Psystar Halts Sales of Mac Clones, Plans Legal Appeal
Computerworld notes that unauthorized Mac clone manufacturer Psystar has stopped offering its line of PC hardware with Mac OS X preinstalled in the wake of a settlement agreement with Apple. All models are currently listed as "Out of Stock" on the company's website, although it continues to offer its Rebel EFI software solution to enable customers to install Mac OS X on their own, marking a shift in its business tactics in response to Apple's legal challenges.
Psystar has not given up its fight, however, as it has vowed to appeal a federal court judge's ruling in favor of Apple in its copyright infringement suit against Psystar. Under the terms of the $2.7 million settlement, Psystar is not required to make financial payments until all appeals have been heard.
"We will take the case up with the Ninth Circuit," said Psystar's chief attorney K.A.D. Camera of the Houston firm Camera & Sibley LLP. In an interview late Tuesday, Camera said Psystar will file an appeal with the U.S. Court of Appeals for the Ninth Circuit over a Nov. 13 summary judgment by federal Judge William Alsup, who said Psystar violated Apple's copyright as well as the Digital Millennium Copyright Act (DMCA) when it installed Apple's operating system on the clones it sells.
"We think that Judge Alsup got it wrong," said Camera. "The effect [of the settlement] is to allow the case to be heard by the Ninth Circuit," he continued, and characterized the settlement as "extremely favorable" to Psystar.
While the current case in California centers on Psystar's inclusion of Mac OS X Leopard on its systems, a second lawsuit is also pending in Florida, where Psystar has claimed that Apple is in violation of antitrust laws by limiting use of Mac OS X Snow Leopard to Apple hardware.
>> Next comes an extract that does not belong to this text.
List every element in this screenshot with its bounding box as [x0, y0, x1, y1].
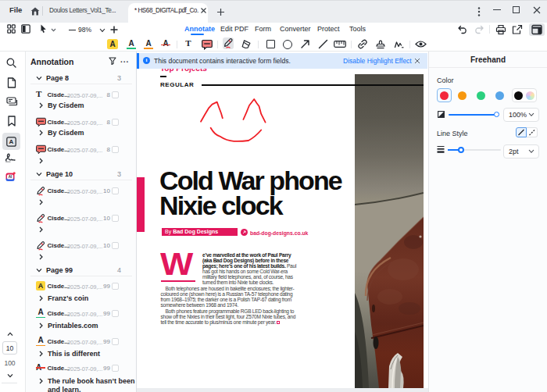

That case is unaffected by the recent decision in the original California case or by the settlement agreement between the two companies.
Still pending in the California case is Apple's request for a permanent injunction that would formally prevent Psystar from offering Mac OS X on non-Apple hardware. The court will hear arguments on that request on December 14th and will then decide whether to grant the injunction, and if so, whether it will extend only to systems with Leopard pre-installed or whether to include Snow Leopard-based systems and even Psystar's standalone Rebel EFI software.